The same honour goes to barrister Shami Chakrabarti. The director of human rights group Liberty described the news as recognition that "democratic dissent is not disloyalty, it is a positive civic duty".
Christiane Amanpour, CNN's chief international correspondent, who has covered stories from world hotspots including Iraq, Afghanistan and the Balkans, becomes a CBE.
In the Diplomatic List, there is a CMG for Oleg Gordievsky, former KGB colonel, who became the service's highest-ranking defector.
Others to be honoured from the world of sport by becoming MBEs are former England footballer Teddy Sheringham and Dee Caffari, the first woman to sail single-handedly non-stop around the world against the prevailing winds and currents.
An OBE goes to Terry Griffiths, the retired Welsh snooker player, who became world champion at his first attempt in 1979.
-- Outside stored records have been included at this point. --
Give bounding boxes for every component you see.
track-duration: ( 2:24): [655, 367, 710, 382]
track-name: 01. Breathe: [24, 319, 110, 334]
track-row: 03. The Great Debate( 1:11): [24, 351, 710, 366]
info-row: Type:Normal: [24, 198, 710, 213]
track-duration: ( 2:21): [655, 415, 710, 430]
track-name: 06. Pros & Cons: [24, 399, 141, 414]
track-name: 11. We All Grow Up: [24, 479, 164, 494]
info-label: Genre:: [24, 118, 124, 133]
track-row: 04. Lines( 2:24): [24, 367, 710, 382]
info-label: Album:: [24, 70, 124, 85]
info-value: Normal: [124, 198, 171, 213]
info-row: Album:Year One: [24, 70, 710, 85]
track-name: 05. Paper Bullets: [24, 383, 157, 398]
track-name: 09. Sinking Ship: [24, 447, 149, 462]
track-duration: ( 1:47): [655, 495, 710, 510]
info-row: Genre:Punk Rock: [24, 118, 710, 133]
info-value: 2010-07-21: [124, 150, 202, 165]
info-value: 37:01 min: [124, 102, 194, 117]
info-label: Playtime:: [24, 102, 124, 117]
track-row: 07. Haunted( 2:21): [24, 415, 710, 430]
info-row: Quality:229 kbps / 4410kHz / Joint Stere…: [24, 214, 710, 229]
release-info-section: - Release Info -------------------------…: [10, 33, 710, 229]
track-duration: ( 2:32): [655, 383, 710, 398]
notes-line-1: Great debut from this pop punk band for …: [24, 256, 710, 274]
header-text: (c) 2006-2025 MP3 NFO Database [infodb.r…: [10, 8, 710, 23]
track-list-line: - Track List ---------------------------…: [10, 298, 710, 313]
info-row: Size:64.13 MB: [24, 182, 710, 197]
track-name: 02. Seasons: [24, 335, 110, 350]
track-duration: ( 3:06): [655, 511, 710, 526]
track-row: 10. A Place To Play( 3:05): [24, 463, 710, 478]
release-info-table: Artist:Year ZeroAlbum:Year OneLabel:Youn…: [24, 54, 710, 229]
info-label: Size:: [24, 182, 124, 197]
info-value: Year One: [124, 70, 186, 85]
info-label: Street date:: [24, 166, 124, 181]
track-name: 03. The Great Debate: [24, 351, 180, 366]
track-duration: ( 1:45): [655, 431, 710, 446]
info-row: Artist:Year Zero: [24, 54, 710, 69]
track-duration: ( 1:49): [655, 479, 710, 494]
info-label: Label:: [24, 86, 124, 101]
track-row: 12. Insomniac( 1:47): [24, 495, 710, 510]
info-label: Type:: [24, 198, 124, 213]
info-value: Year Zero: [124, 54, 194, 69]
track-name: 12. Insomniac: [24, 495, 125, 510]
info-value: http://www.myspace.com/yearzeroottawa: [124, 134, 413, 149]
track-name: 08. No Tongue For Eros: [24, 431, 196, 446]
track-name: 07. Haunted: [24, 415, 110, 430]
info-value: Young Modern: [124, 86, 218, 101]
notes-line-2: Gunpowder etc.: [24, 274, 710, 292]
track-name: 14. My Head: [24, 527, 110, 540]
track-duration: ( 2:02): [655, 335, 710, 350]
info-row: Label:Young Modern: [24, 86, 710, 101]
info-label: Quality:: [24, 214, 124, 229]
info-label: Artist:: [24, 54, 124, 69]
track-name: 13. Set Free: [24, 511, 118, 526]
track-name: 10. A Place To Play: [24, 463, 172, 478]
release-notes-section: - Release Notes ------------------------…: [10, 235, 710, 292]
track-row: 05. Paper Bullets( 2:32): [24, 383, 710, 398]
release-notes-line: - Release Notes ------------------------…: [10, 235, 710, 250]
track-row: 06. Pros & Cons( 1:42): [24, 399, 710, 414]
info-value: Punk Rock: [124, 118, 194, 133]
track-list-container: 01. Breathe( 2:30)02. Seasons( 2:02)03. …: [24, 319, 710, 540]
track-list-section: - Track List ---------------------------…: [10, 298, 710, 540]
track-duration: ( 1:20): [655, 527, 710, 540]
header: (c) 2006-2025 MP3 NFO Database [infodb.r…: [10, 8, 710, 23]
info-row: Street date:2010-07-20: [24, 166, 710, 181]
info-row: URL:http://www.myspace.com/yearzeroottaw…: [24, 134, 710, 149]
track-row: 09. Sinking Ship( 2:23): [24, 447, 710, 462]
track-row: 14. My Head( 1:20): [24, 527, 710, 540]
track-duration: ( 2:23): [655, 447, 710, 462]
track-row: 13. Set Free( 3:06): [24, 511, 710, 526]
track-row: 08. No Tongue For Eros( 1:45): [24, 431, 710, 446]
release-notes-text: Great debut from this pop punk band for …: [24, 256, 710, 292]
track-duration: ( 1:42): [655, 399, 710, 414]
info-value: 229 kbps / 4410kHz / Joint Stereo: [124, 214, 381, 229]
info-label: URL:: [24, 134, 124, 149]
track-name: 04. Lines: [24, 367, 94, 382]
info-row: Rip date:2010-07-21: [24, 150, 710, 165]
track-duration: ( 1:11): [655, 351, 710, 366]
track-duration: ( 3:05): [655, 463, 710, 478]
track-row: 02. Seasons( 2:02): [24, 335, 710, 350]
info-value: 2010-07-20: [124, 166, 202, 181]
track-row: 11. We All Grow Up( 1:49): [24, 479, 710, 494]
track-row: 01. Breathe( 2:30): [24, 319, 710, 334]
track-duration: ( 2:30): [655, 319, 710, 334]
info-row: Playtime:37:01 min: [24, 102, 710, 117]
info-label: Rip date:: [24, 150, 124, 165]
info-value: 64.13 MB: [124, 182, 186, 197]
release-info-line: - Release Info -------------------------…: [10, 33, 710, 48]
Peter Sallis said he was flattered to become an OBE
Soprano Emma Kirkby, who is among the new dames, heads the honours in entertainment.
Last of the Summer Wine actor Peter Sallis - the voice of Wallace in the Wallace and Gromit animated films - TV screenwriters Dick Clement and Ian La Frenais, and 1960s leading screen actress Sylvia Syms all become OBEs.
Sallis, 87, said of his honour for services to drama: "I'm flattered. I don't even dream about these things, which is probably just as well.... but it means a lot to me."
Carmen Munroe, an actress who has played an instrumental role in black British theatre, is also appointed an OBE.
CBEs go to Glastonbury Festival founder Michael Eavis and TV historian David Starkey, while London's Burning actor Glen Murphy is made an MBE.
Joe Corre will be following his mother Dame Vivienne Westwood to a Buckingham Palace investiture.
The founder of risque lingerie label Agent Provocateur and his partner Serena Rees have been made MBEs. Fashion designer Betty Jackson gets the same honour.
Hairdresser to the stars Nicky Clarke becomes an OBE, as does contemporary rose-breeder David Austin.
There is a CBE for Lt Col Duncan Green, director-general of Battersea Dogs and Cats Home, for services to animal welfare.
And an MBE goes to Johanna Beumer who founded Whittingham Kennels in north London to look after retired racing greyhounds.
Carers Denis and Ann Holder from Rotherfield, East Sussex, who have fostered more than 100 children over 32 years, are made MBEs.
And pensioner Edward Cooper, from east Belfast, becomes an MBE for services to the community.
He has spent over half a century spending his own money on buying and distributing Christmas presents to underprivileged children.